Grappling with a rapidly deteriorating economic situation (533,000 jobs lost in November alone), Obama and his team have been compelled to—to an extent—try to fill the power vacuum left by a lame-duck administration which has not been able to put much dent in those deteriorations.
While usually incoming Presidents make appointments to the national security apparatus first, highlighting the nation’s current economic malaise, Obama instead appointed in the days before Thanksgiving his economic team, post-haste but with care. Rounding off the top of the ticket and set to replace Henry Paulson at Treasury is Timothy Geithner, current President of the Federal Reserve Bank of New York and a former deputy Treasury official under the Clinton administration. He’s had heavy dealings in financial crises before, from various international tumults of the late 1990’s to his facilitation this year of Bear Stearn’s fire-sale to J.P. Morgan Chase and the bailout of AIG.

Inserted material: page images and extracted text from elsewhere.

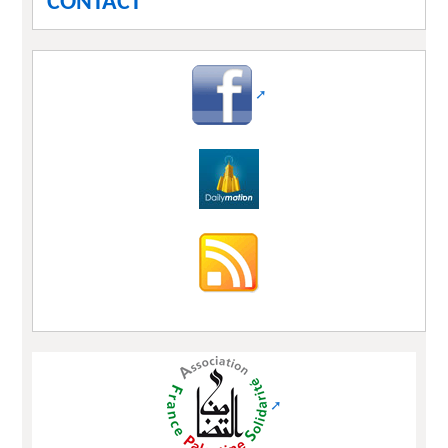
CONTACT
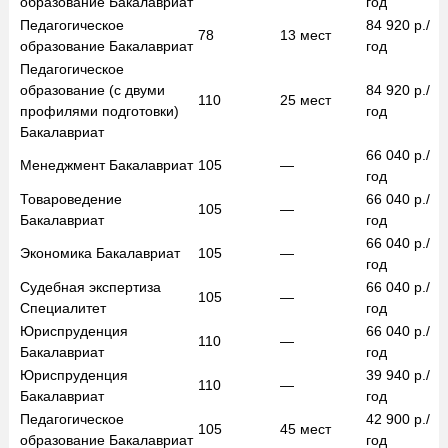
образование
Бакалавриат
год
Педагогическое
84 920
р./
78
13
мест
образование
Бакалавриат
год
Педагогическое
образование (с двуми
84 920
р./
110
25
мест
профилями подготовки)
год
Бакалавриат
66 040
р./
Менеджмент
Бакалавриат
105
—
год
Товароведение
66 040
р./
105
—
Бакалавриат
год
66 040
р./
Экономика
Бакалавриат
105
—
год
Судебная экспертиза
66 040
р./
105
—
Специалитет
год
Юриспруденция
66 040
р./
110
—
Бакалавриат
год
Юриспруденция
39 940
р./
110
—
Бакалавриат
год
Педагогическое
42 900
р./
105
45
мест
образование
Бакалавриат
год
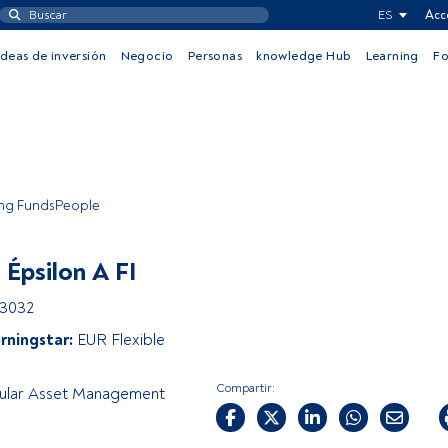
ES
Acc
Ideas de inversión
Negocio
Personas
knowledge Hub
Learning
F
ing FundsPeople
 Épsilon A FI
53032
rningstar:
EUR Flexible
Compartir:
gular Asset Management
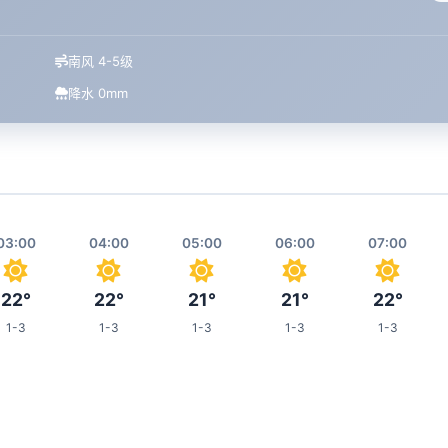
南风 4-5级
降水 0mm
03:00
04:00
05:00
06:00
07:00
22°
22°
21°
21°
22°
1-3
1-3
1-3
1-3
1-3
11:00
12:00
13:00
14:00
18:00
28°
29°
30°
31°
30°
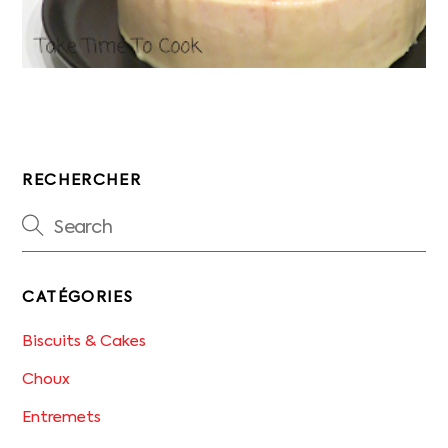
RECHERCHER
CATÉGORIES
Biscuits & Cakes
Choux
Entremets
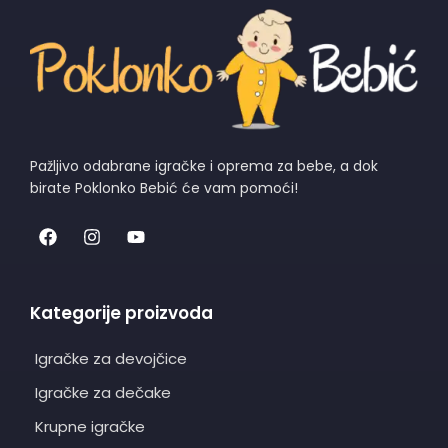
Pažljivo odabrane igračke i oprema za bebe, a dok
birate Poklonko Bebić će vam pomoći!
Kategorije proizvoda
Igračke za devojčice
Igračke za dečake
Krupne igračke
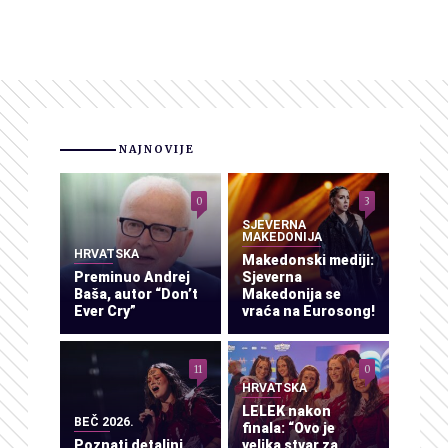
NAJNOVIJE
0
3
SJEVERNA
MAKEDONIJA
HRVATSKA
Makedonski mediji:
Preminuo Andrej
Sjeverna
Baša, autor “Don’t
Makedonija se
Ever Cry”
vraća na Eurosong!
11
0
HRVATSKA
LELEK nakon
BEČ 2026.
finala: “Ovo je
Poznati detaljni
velika stvar za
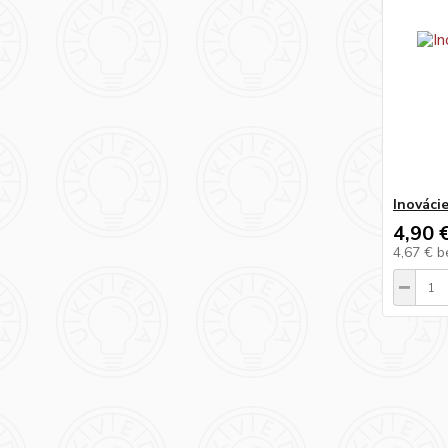
Inováci
4,90 
4,67 €
b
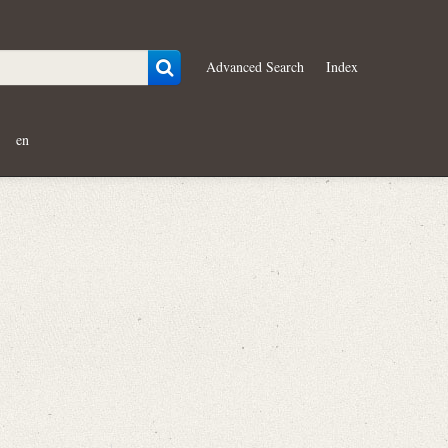
Advanced Search
Index
en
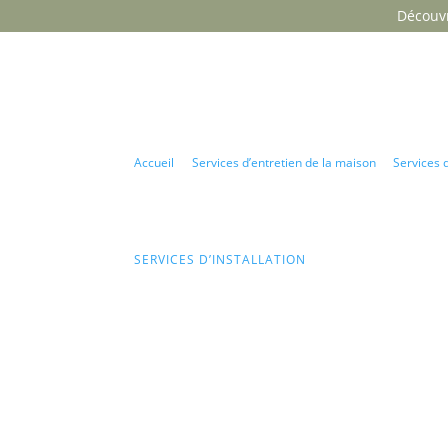
Découvr
Accueil
Services d’entretien de la maison
Services d
Installation de téléviseurs et de systèmes de ciné
SERVICES D’INSTALLATION
Installation de t
et de systèmes 
maison
Une installation de divertissement propre et b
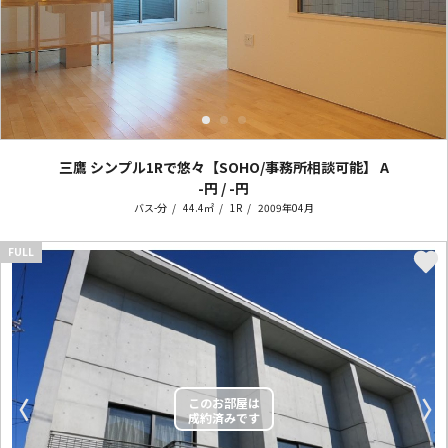
三鷹 シンプル1Rで悠々【SOHO/事務所相談可能】
A
-円 / -円
バス-分
44.4㎡
1R
2009年04月
FULL
〈
〉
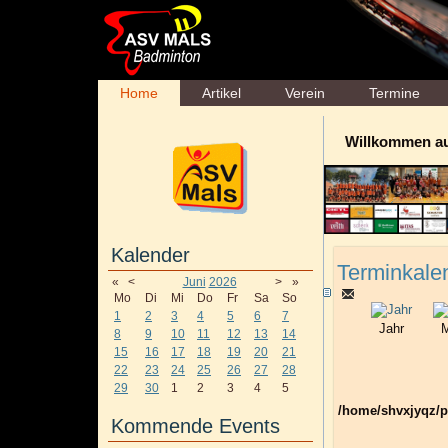
Home
Artikel
Verein
Termine
Willkommen a
Kalender
Terminkale
«
<
Juni
2026
>
»
Mo
Di
Mi
Do
Fr
Sa
So
1
2
3
4
5
6
7
Jahr
M
8
9
10
11
12
13
14
15
16
17
18
19
20
21
22
23
24
25
26
27
28
29
30
1
2
3
4
5
/home/shvxjyqz/p
Kommende Events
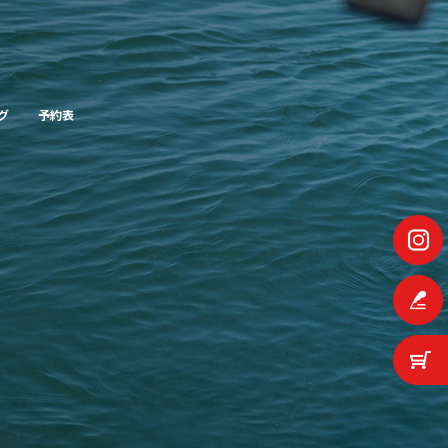
グ
予約表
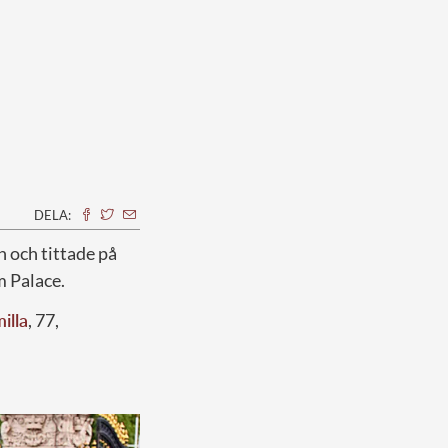
DELA:
n och tittade på
m Palace.
illa
, 77,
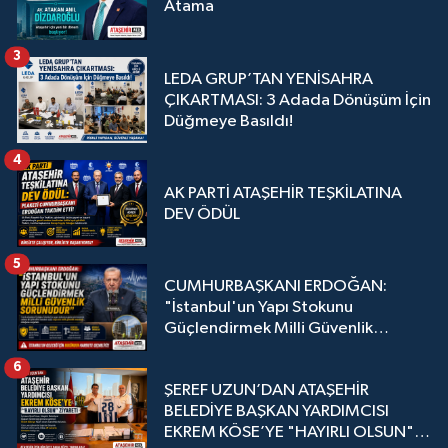
Atama
3
LEDA GRUP’TAN YENİSAHRA
ÇIKARTMASI: 3 Adada Dönüşüm İçin
Düğmeye Basıldı!
4
AK PARTİ ATAŞEHİR TEŞKİLATINA
DEV ÖDÜL
5
CUMHURBAŞKANI ERDOĞAN:
"İstanbul'un Yapı Stokunu
Güçlendirmek Milli Güvenlik
Sorunudur"
6
ŞEREF UZUN’DAN ATAŞEHİR
BELEDİYE BAŞKAN YARDIMCISI
EKREM KÖSE’YE "HAYIRLI OLSUN"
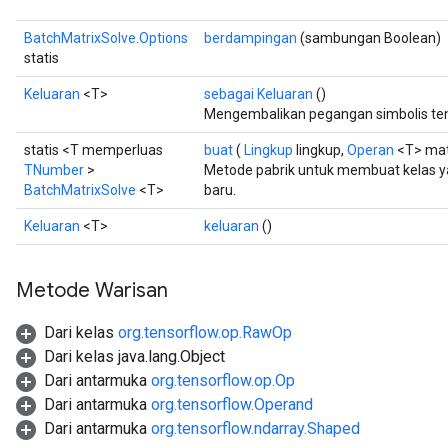
BatchMatrixSolve.Options
berdampingan
(sambungan Boolean)
statis
Keluaran
<T>
sebagai Keluaran
()
Mengembalikan pegangan simbolis ten
statis <T memperluas
buat
(
Lingkup
lingkup,
Operan
<T> mat
TNumber
>
Metode pabrik untuk membuat kelas 
BatchMatrixSolve
<T>
baru.
Keluaran
<T>
keluaran
()
Metode Warisan
Dari kelas
org.tensorflow.op.RawOp
Dari kelas java.lang.Object
Dari antarmuka
org.tensorflow.op.Op
Dari antarmuka
org.tensorflow.Operand
Dari antarmuka
org.tensorflow.ndarray.Shaped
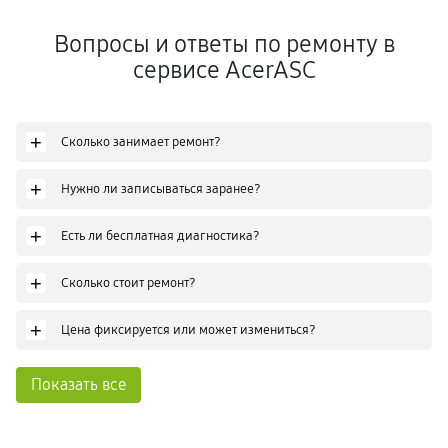
Вопросы и ответы по ремонту в
сервисе AcerASC
+
Сколько занимает ремонт?
+
Нужно ли записываться заранее?
+
Есть ли бесплатная диагностика?
+
Сколько стоит ремонт?
+
Цена фиксируется или может измениться?
Показать все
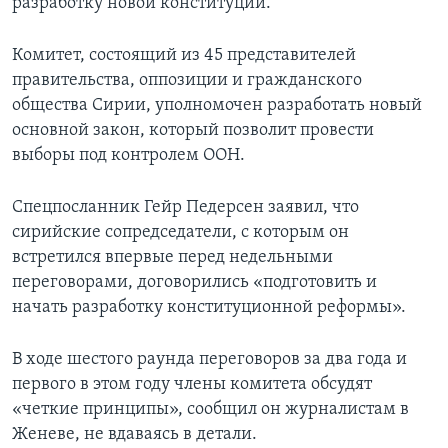
разработку новой конституции.
Комитет, состоящий из 45 представителей
правительства, оппозиции и гражданского
общества Сирии, уполномочен разработать новый
основной закон, который позволит провести
выборы под контролем ООН.
Спецпосланник Гейр Педерсен заявил, что
сирийские сопредседатели, с которым он
встретился впервые перед недельными
переговорами, договорились «подготовить и
начать разработку конституционной реформы».
В ходе шестого раунда переговоров за два года и
первого в этом году члены комитета обсудят
«четкие принципы», сообщил он журналистам в
Женеве, не вдаваясь в детали.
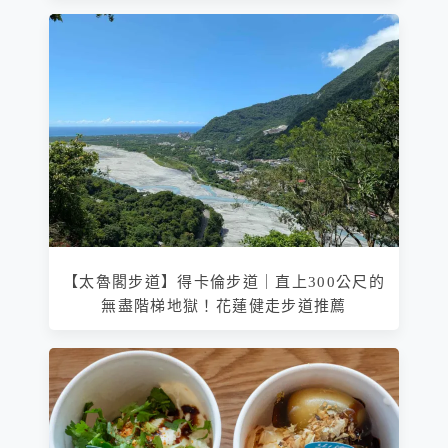
【太魯閣步道】得卡倫步道｜直上300公尺的
無盡階梯地獄！花蓮健走步道推薦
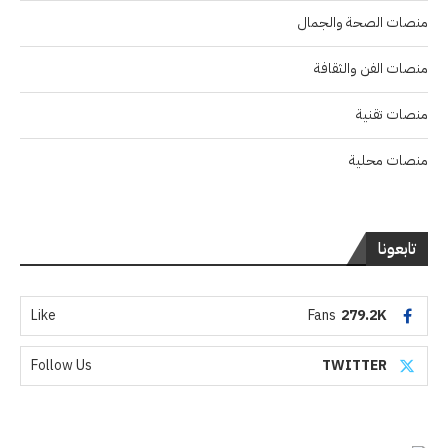
منصات الصحة والجمال
منصات الفن والثقافة
منصات تقنية
منصات محلية
تابعونا
Like
Fans
279.2K
Follow Us
TWITTER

Other academic advisers include Lawrence Summers, Geithner’s former mentor and soon to be predecessor at Treasury, as Director of the President’s National Economic Council (meant to coordinate economic policy throughout the administration) and Christina Romer as Director of the Council of Economic Advisers, whose role is to be the President’s key adviser on economic policy and currently a professor of economics at Berkeley. All are “heavy-hitters,” economists near the top of their game.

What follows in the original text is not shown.